Scan the listing below and copy each line holding the word "redenen".
------------
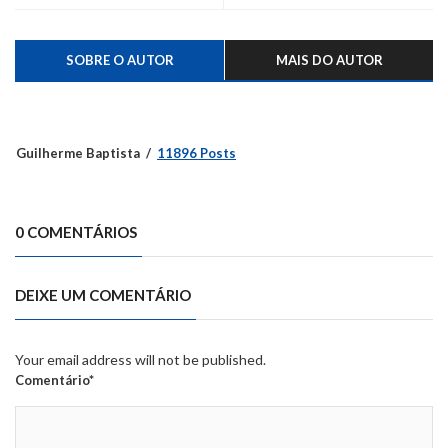
SOBRE O AUTOR
MAIS DO AUTOR
Guilherme Baptista
11896 Posts
0 COMENTÁRIOS
DEIXE UM COMENTÁRIO
Your email address will not be published.
Comentário*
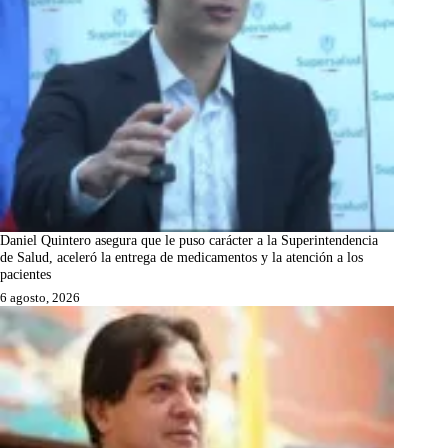
Daniel Quintero asegura que le puso carácter a la Superintendencia
de Salud, aceleró la entrega de medicamentos y la atención a los
pacientes
6 agosto, 2026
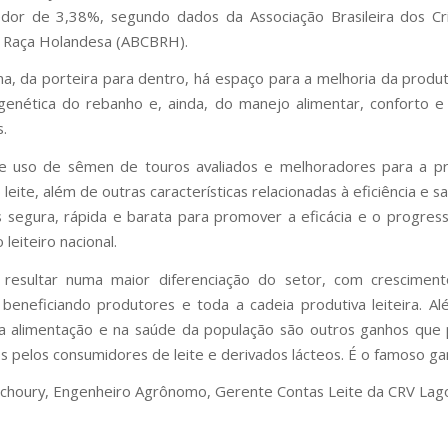
edor de 3,38%, segundo dados da Associação Brasileira dos Cr
a Raça Holandesa (ABCBRH).
a, da porteira para dentro, há espaço para a melhoria da produt
genética do rebanho e, ainda, do manejo alimentar, conforto 
s.
 e uso de sêmen de touros avaliados e melhoradores para a p
leite, além de outras características relacionadas à eficiência e s
 segura, rápida e barata para promover a eficácia e o progres
leiteiro nacional.
 resultar numa maior diferenciação do setor, com cresciment
beneficiando produtores e toda a cadeia produtiva leiteira. Al
na alimentação e na saúde da população são outros ganhos que
s pelos consumidores de leite e derivados lácteos. É o famoso g
choury, Engenheiro Agrônomo, Gerente Contas Leite da CRV Lag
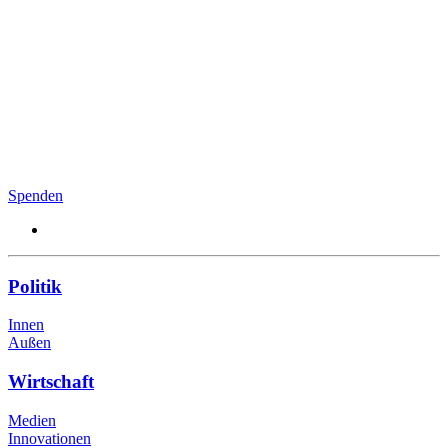
Spenden
Politik
Innen
Außen
Wirtschaft
Medien
Innovationen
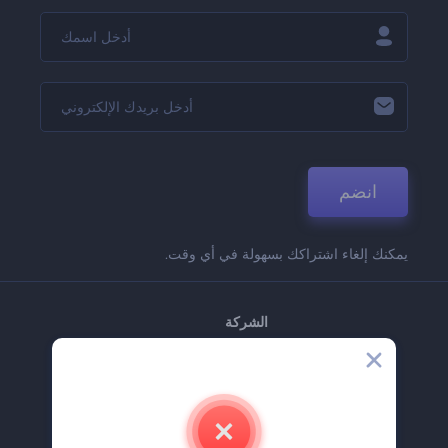
انضم
يمكنك إلغاء اشتراكك بسهولة في أي وقت.
الشركة
حولنا
اتصل بنا
وظائف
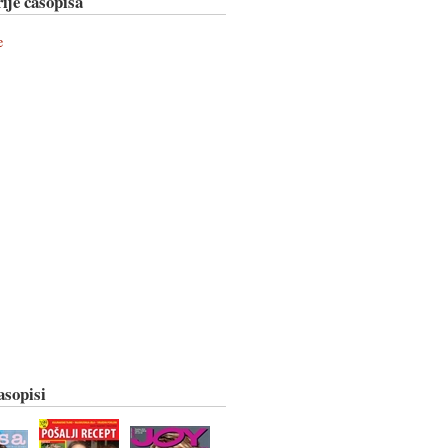
ije časopisa
e
asopisi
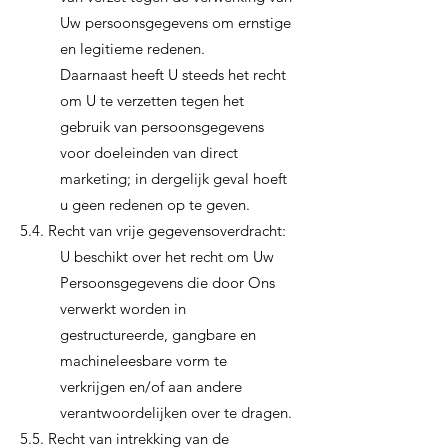
Uw persoonsgegevens om ernstige
en legitieme redenen.
Daarnaast heeft U steeds het recht
om U te verzetten tegen het
gebruik van persoonsgegevens
voor doeleinden van direct
marketing; in dergelijk geval hoeft
u geen redenen op te geven.
5.4. Recht van vrije gegevensoverdracht:
U beschikt over het recht om Uw
Persoonsgegevens die door Ons
verwerkt worden in
gestructureerde, gangbare en
machineleesbare vorm te
verkrijgen en/of aan andere
verantwoordelijken over te dragen.
5.5. Recht van intrekking van de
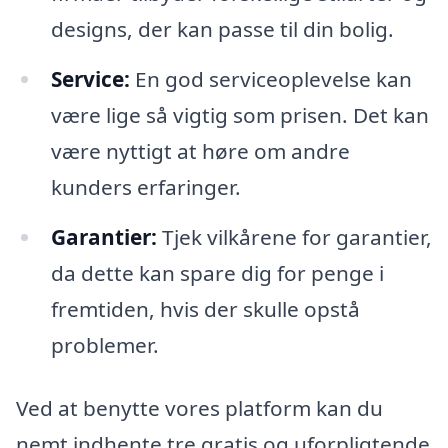
designs, der kan passe til din bolig.
Service:
En god serviceoplevelse kan
være lige så vigtig som prisen. Det kan
være nyttigt at høre om andre
kunders erfaringer.
Garantier:
Tjek vilkårene for garantier,
da dette kan spare dig for penge i
fremtiden, hvis der skulle opstå
problemer.
Ved at benytte vores platform kan du
nemt indhente tre gratis og uforpligtende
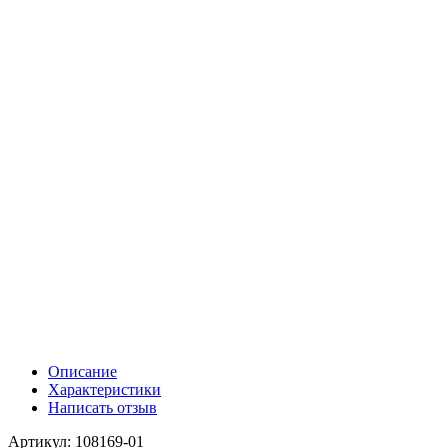
Описание
Характеристики
Написать отзыв
Артикул: 108169-01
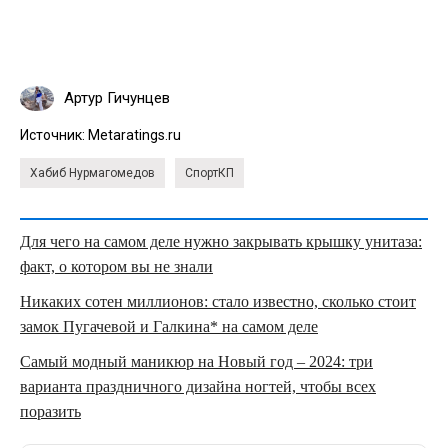
Артур Гичунцев
Источник:
Metaratings.ru
Хабиб Нурмагомедов
СпортКП
Для чего на самом деле нужно закрывать крышку унитаза:
факт, о котором вы не знали
Никаких сотен миллионов: стало известно, сколько стоит
замок Пугачевой и Галкина* на самом деле
Самый модный маникюр на Новый год – 2024: три
варианта праздничного дизайна ногтей, чтобы всех
поразить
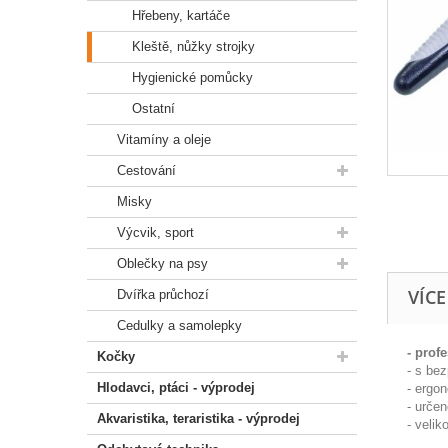
Hřebeny, kartáče
Kleště, nůžky strojky
Hygienické pomůcky
Ostatní
Vitamíny a oleje
Cestování
Misky
Výcvik, sport
Oblečky na psy
VÍC
Dvířka průchozí
Cedulky a samolepky
- prof
Kočky
- s be
Hlodavci, ptáci - výprodej
- ergo
- určen
Akvaristika, teraristika - výprodej
- velik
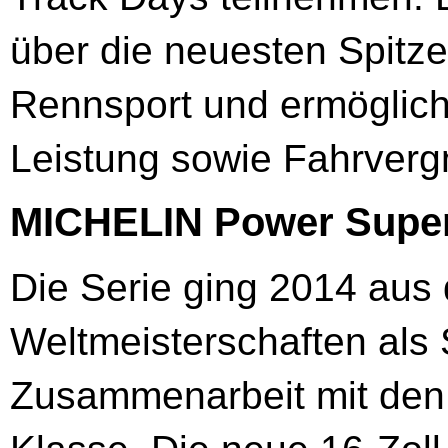
über die neuesten Spitz
Rennsport und ermöglich
Leistung sowie Fahrverg
MICHELIN Power Supe
Die Serie ging 2014 aus
Weltmeisterschaften als 
Zusammenarbeit mit den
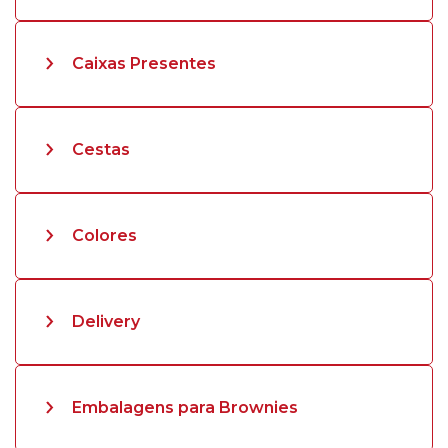
Caixas Presentes
Cestas
Colores
Delivery
Embalagens para Brownies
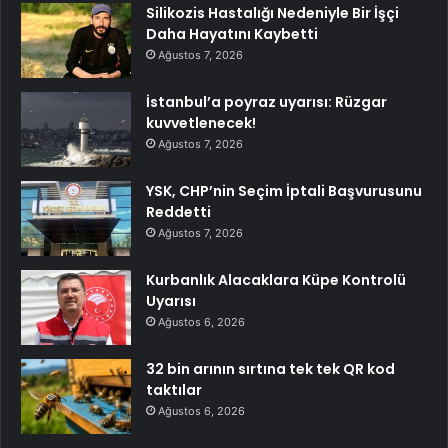
Silikozis Hastalığı Nedeniyle Bir İşçi
Daha Hayatını Kaybetti
Ağustos 7, 2026
İstanbul’a poyraz uyarısı: Rüzgar
kuvvetlenecek!
Ağustos 7, 2026
YSK, CHP’nin Seçim İptali Başvurusunu
Reddetti
Ağustos 7, 2026
Kurbanlık Alacaklara Küpe Kontrolü
Uyarısı
Ağustos 6, 2026
32 bin arının sırtına tek tek QR kod
taktılar
Ağustos 6, 2026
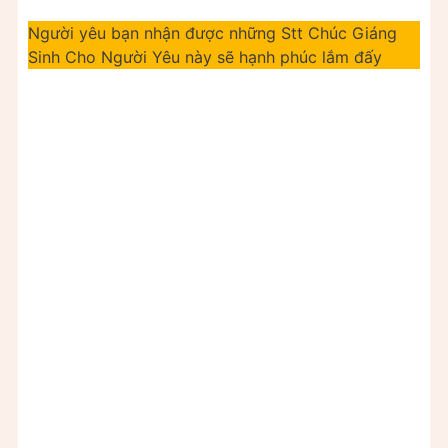
Người yêu bạn nhận được những Stt Chúc Giáng
Sinh Cho Người Yêu này sẽ hạnh phúc lắm đấy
------------
» EXERCISE OUTPUT:
en legitieme redenen.
u geen redenen op te geven.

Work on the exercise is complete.